*** Entries provided
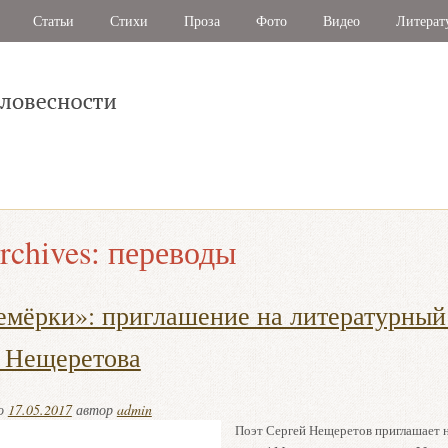
Статьи
Стихи
Проза
Фото
Видео
Литерат
rchives:
переводы
емёрки»: приглашение на литературный
 Нещеретова
но
17.05.2017
автор
admin
Поэт Сергей Нещеретов приглашает 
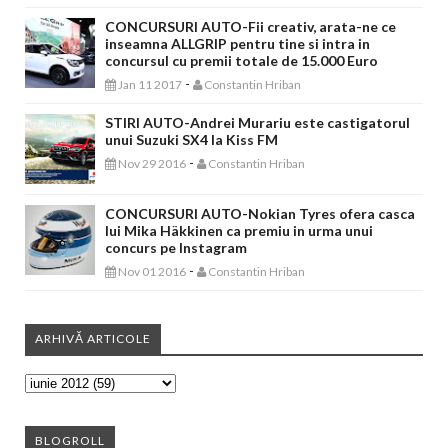
CONCURSURI AUTO-Fii creativ, arata-ne ce
inseamna ALLGRIP pentru tine si intra in
concursul cu premii totale de 15.000 Euro
-
Jan 11 2017
Constantin Hriban
STIRI AUTO-Andrei Murariu este castigatorul
unui Suzuki SX4 la Kiss FM
-
Nov 29 2016
Constantin Hriban
CONCURSURI AUTO-Nokian Tyres ofera casca
lui Mika Häkkinen ca premiu in urma unui
concurs pe Instagram
-
Nov 01 2016
Constantin Hriban
ARHIVĂ ARTICOLE
BLOGROLL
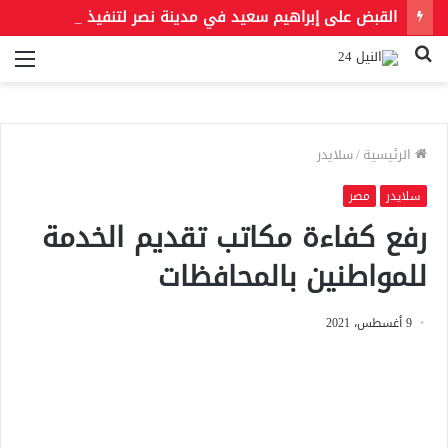
القبض على إبراهيم سعيد في مدينة نصر لتنفيذ حكمين قضائيين بـ460 ألف جنيه في قضايا نفقة
بحث
الق
عن
الرئيسية
/
سلايدر
سلايدر
مصر
رفع كفاءة مكاتب تقديم الخدمة
للمواطنين بالمحافظات
9 أغسطس، 2021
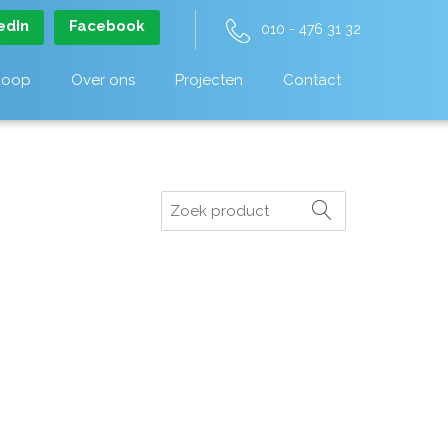
edIn
Facebook
010 - 476 31 32
koop
Over ons
Projecten
Contact
Zoeken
******
### What the task requires
Copy each record exactly. Leave any images out of the copy.

### Answer section
Статьи
Стихи
Проза
Фото
Видео
Литерат
rchives:
переводы
емёрки»: приглашение на литературный
 Нещеретова
но
17.05.2017
автор
admin
Поэт Сергей Нещеретов приглашает 
CONCURSURI AUTO-Fii creativ, arata-ne ce
inseamna ALLGRIP pentru tine si intra in
concursul cu premii totale de 15.000 Euro
-
Jan 11 2017
Constantin Hriban
STIRI AUTO-Andrei Murariu este castigatorul
unui Suzuki SX4 la Kiss FM
-
Nov 29 2016
Constantin Hriban
CONCURSURI AUTO-Nokian Tyres ofera casca
lui Mika Häkkinen ca premiu in urma unui
concurs pe Instagram
-
Nov 01 2016
Constantin Hriban
ARHIVĂ ARTICOLE
BLOGROLL
القبض على إبراهيم سعيد في مدينة نصر لتنفيذ حكمين قضائيين بـ460 ألف جنيه في قضايا نفقة
بحث
الق
عن
الرئيسية
/
سلايدر
سلايدر
مصر
رفع كفاءة مكاتب تقديم الخدمة
للمواطنين بالمحافظات
9 أغسطس، 2021
edIn
Facebook
010 - 476 31 32
koop
Over ons
Projecten
Contact
Zoeken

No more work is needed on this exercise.